Theorem 28.2. Let $X$ be a metrizable space, Then the following are equivalent:

(1) $X$ is compact.

(2) $X$ is limit point compact.

(3) $X$ is sequentially compact.

Proof.

We have already proved that (1)$\Rightarrow$(2). To show that (2)$\Rightarrow$(3), assume that $X$ is limit point compact. Given a sequence $(x_n)$ of points of $X$, consider the set $A=\{ x_n | n \in \mathbb{Z}_+\}$. If the set $A$ is finite, then there is a point $x$ such that $x=x_n$ for infinitely many values of $n$. In this case, the sequence $(x_n)$ has a subsequence that is constant, and therefore converges trivially.
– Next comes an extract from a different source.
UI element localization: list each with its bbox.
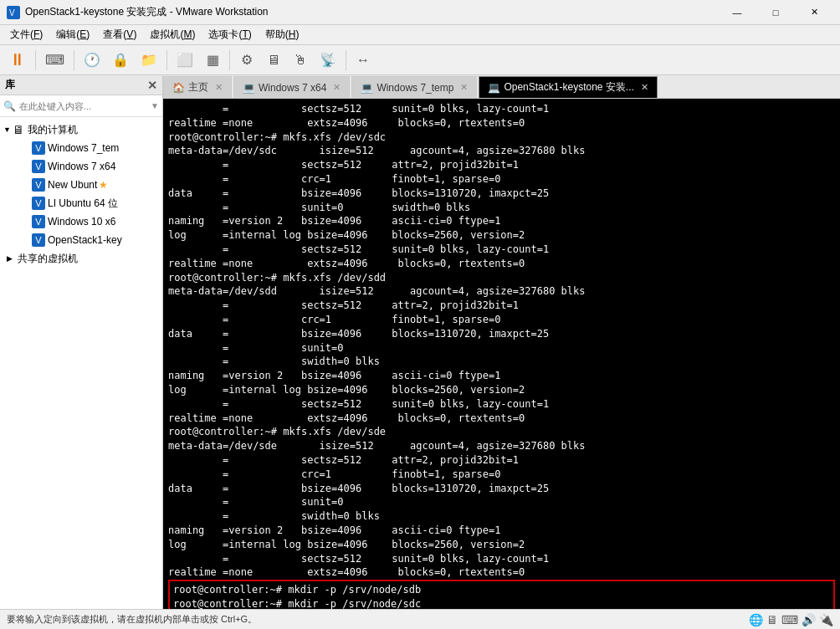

On the other hand, if $A$ is infinite, then $A$ has a limit point $x$. We define a subsequence of $(x_n)$ converging to $x$ as follows: First choose $n_1$ so that $$x_{n_1}\in B(x,1).$$ Then suppose that the positive integer $n_{i-1}$ is given. Because the ball $B(x,1/i)$ intersects $A$ in infinitely many points, we can choose an index $n_i > n_{i-1}$ such that $$x_{n_i} \in B(x,1/i).$$ Then the subsequence $x_{n_1},x_{n_2},\cdots$ converges to $x$. (Since infinite, we can choose always different point)

Finally, we show that (3)$\Rightarrow$(1). This is the hardest part of the proof...
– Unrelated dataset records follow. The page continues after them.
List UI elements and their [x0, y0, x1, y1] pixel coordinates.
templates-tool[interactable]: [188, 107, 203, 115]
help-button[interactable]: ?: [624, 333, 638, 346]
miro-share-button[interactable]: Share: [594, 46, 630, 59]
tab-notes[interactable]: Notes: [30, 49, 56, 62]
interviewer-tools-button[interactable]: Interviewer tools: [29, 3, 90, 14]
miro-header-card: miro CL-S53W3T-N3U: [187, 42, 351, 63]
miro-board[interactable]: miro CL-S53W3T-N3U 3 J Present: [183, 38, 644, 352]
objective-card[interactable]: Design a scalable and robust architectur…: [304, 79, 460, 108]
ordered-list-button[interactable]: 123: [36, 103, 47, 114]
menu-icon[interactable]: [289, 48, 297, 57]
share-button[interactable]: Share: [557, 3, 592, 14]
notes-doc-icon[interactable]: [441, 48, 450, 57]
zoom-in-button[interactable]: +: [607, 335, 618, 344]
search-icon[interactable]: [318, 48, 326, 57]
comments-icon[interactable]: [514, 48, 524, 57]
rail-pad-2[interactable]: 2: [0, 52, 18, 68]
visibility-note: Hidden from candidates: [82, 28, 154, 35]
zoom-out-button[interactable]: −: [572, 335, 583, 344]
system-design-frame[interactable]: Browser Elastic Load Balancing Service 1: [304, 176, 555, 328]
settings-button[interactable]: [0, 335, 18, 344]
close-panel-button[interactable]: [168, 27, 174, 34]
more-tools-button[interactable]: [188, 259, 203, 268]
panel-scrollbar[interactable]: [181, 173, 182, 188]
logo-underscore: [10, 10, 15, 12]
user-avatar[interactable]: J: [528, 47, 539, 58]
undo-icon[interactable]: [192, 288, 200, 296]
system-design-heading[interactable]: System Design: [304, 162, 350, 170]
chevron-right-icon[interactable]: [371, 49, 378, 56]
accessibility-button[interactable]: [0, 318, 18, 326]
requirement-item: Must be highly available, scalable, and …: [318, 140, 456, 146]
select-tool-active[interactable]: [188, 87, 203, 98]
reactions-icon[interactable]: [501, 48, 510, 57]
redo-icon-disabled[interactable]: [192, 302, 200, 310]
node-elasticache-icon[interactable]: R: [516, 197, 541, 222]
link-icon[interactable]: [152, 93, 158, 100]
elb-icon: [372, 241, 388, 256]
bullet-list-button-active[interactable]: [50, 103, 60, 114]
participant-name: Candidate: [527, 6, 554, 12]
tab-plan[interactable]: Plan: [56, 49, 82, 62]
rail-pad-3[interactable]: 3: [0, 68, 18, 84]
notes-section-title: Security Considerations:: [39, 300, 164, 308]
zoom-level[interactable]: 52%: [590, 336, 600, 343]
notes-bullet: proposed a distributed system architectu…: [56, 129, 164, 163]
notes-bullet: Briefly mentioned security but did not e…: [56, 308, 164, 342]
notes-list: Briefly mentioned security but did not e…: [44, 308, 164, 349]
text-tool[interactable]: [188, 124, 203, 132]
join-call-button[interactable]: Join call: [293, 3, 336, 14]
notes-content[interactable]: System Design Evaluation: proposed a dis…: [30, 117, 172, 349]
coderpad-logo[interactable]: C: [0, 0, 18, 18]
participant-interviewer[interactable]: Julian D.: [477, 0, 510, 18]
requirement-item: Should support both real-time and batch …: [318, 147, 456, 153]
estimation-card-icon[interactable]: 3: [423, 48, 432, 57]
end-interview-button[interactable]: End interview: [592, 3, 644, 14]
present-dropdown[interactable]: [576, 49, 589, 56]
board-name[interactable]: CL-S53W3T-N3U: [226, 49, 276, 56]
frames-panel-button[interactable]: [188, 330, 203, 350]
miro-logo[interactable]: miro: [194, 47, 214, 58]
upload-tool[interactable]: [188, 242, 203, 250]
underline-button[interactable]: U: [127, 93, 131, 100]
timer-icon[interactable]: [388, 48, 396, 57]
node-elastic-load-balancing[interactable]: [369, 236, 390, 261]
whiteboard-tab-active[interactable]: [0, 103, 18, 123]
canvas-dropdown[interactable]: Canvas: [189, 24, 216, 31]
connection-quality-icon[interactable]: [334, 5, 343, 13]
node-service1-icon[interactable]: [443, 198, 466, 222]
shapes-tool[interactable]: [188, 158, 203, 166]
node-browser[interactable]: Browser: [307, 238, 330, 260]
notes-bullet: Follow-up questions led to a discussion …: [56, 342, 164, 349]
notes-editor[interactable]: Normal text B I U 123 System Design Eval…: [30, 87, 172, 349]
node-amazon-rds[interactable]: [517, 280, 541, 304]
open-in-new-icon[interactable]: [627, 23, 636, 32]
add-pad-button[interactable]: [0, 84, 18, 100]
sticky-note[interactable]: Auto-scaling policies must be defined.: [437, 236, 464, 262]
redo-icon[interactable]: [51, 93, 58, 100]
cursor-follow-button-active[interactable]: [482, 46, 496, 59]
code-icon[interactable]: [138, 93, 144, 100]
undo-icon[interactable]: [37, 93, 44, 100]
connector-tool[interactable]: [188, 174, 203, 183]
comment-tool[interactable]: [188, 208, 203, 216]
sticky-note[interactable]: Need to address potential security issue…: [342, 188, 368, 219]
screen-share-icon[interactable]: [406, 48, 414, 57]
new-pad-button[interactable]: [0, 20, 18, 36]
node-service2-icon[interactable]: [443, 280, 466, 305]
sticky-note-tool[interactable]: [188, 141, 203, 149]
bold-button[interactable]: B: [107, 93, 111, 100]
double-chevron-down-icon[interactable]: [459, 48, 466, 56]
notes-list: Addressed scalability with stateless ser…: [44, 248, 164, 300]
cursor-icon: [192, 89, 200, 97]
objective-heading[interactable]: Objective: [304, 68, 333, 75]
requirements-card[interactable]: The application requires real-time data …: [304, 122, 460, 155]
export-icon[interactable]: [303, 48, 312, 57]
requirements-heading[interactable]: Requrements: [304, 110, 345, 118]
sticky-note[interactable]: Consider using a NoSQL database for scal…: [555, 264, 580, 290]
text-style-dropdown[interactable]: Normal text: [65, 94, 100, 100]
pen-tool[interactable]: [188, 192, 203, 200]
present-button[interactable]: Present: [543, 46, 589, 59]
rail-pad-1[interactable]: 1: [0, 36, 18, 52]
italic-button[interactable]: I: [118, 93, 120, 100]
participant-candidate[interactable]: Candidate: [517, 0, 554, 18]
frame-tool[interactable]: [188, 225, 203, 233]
First, we show that if $X$ is sequentially compact, then the Lebesgue number lemma holds for $X$. (This would follow from compactness, but compactness is what we are trying to prove!: Lebesgue number lemma is not enough.) Let $\mathcal{A}$ be an open covering of $X$. We assume that there is no $\delta>0$ such that each set of diameter less than $\delta$ has an element of $\mathcal{A}$ containing it, and derive a contradiction.

Our assumption implies in particular that for each positive integer $n$, there exists a set of diameter less than $1/n$ that is not contained in any element of $\mathcal{A}$; let $C_n$ be such a set. Choose a point $x_n \in C_n$, for each $n$. By hypothesis, some subsequence $(x_{n_i})$ of the sequence $(x_n)$ converges, say to the point $a$. Now $a$ belongs to some element $A$ of the collection $\mathcal{A}$; because $A$ is open, we may choose an $\epsilon>0$ such that $B(a,\epsilon)\subset A$. If $i$ is large enough that $1/n_i < \epsilon/2$, then the set $C_{n_i}$ lies in the $\epsilon/2$-neighborhood of $x_{n_i}$; if also chosen large enough that $d(x_{n_i},a)<\epsilon/2$, then $C_{n_i}$ lies in the $epsilon$-neighborhood of $a$. But this means that $C_{n_i}\subset A$, contrary to hypothesis.

Second, we show that if $X$ is sequentially compact, then given $\epsilon>0$, there exists a finite covering of $X$ by open $\epsilon$-balls. Once again, we proceed by contradiction. Assume that there exists an $\epsilon>0$ such that $X$ cannot be covered by finitely many $\epsilon$-balls. Construct a sequence of points $x_n$ of $X$ as follows: First, choose $x_1$ to be any point of $X$. Noting that the ball $B(x_1,\epsilon)$ is not all of $X$ (otherwise $X$ could be covered by a single-$\epsilon$-ball), choose $x_2$ to be a point of $X$ not in $B(x_1,\epsilon)$. In general, given $x_1,\cdots,x_n$, choose $x_{n+1}$ to be a point not in the union $$B(x_1,\epsilon)\cup \cdots \cup B(x_n,\epsilon),$$ using the fact that these balls do not cover $X$. Note that by construction $d(x_{n+1},x_i)\ge \epsilon$ for $i=1,\cdots,n$. Theresore, the sequence $(x_n)$ can have no convergent subsequence; in fact, any ball of radius $\epsilon/2$ can contain $x_n$ for at most one value of $n$.

Finally, we show that if $X$ is sequentially compact, then $X$ is compact. Let $\mathcal{A}$ be an open covering of $X$. Because $X$ is sequentially compact, the open covering $\mathcal{A}$ has a Lebesgue number $\delta$. Let $\epsilon=\delta/3$; use sequential compactness of $X$ to find a finite covering of $X$ by open $\epsilon$-balls. Each of these balls has diameter at most $2\delta/3$, so it lies in an element of $\mathcal{A}$. Choosing one such element of $\mathcal{A}$ for each of these $\epsilon$-balls, we obtain a finite subcollaction of $\mathcal{A}$ that covers $X$.